Overview
YOLO12 introduces an attention-centric architecture that departs from the traditional CNN-based approaches used in previous YOLO models, yet retains the real-time inference speed essential for many applications. This model achieves state-of-the-art object detection accuracy through novel methodological innovations in attention mechanisms and overall network architecture, while maintaining real-time performance.

Supported Tasks and Modes
YOLO12 supports a variety of computer vision tasks. The table below shows task support and the operational modes (Inference, Validation, Training, and Export) enabled for each:
| Model Type | Task | Inference | Validation | Training | Export |
|---|---|---|---|---|---|
| YOLO12 | Detection | ✅ | ✅ | ✅ | ✅ |
| YOLO12-seg | Segmentation | ✅ | ✅ | ✅ | ✅ |
| YOLO12-pose | Pose | ✅ | ✅ | ✅ | ✅ |
| YOLO12-cls | Classification | ✅ | ✅ | ✅ | ✅ |
| YOLO12-obb | OBB | ✅ | ✅ | ✅ | ✅ |
Performance Metrics
YOLO12 demonstrates significant accuracy improvements across all model scales, with some trade-offs in speed compared to the fastest prior YOLO models. Below are quantitative results for object detection on the COCO validation dataset:
Detection Performance (COCO val2017)
Performance
| Model | size (pixels) | mAPval 50-95 | Speed CPU ONNX (ms) | Speed T4 TensorRT (ms) | params (M) | FLOPs (B) | Comparison (mAP/Speed) |
|---|---|---|---|---|---|---|---|
| YOLO12n | 640 | 40.6 | - | 1.64 | 2.6 | 6.5 | +2.1%/-9% (vs. YOLOv10n) |
| YOLO12s | 640 | 48.0 | - | 2.61 | 9.3 | 21.4 | +0.1%/+42% (vs. RT-DETRv2) |
| YOLO12m | 640 | 52.5 | - | 4.86 | 20.2 | 67.5 | +1.0%/-3% (vs. YOLO11m) |
| YOLO12l | 640 | 53.7 | - | 6.77 | 26.4 | 88.9 | +0.4%/-8% (vs. YOLO11l) |
| YOLO12x | 640 | 55.2 | - | 11.79 | 59.1 | 199.0 | +0.6%/-4% (vs. YOLO11x) |
Inference speed measured on an NVIDIA T4 GPU with TensorRT FP16 precision.

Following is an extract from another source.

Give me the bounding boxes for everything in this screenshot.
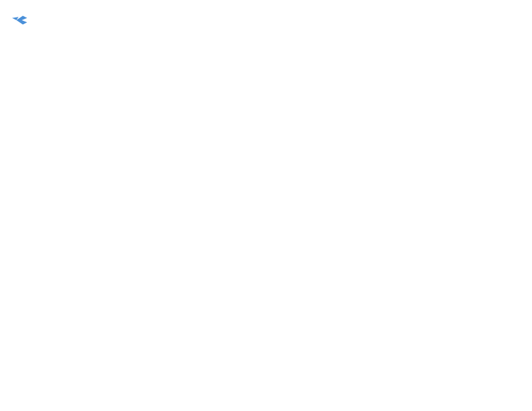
logo-bird-icon [12, 13, 28, 27]
page-header [11, 11, 521, 27]
logo [11, 13, 28, 27]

Comparisons show the relative improvement in mAP and the percentage change in speed (positive indicates faster; negative indicates slower). Comparisons are made against published results for YOLOv10, YOLO11, and RT-DETR where available.
Usage Examples
This section provides examples for training and inference with YOLO12. For more comprehensive documentation on these and other modes (including Validation and Export), consult the dedicated Predict and Train pages.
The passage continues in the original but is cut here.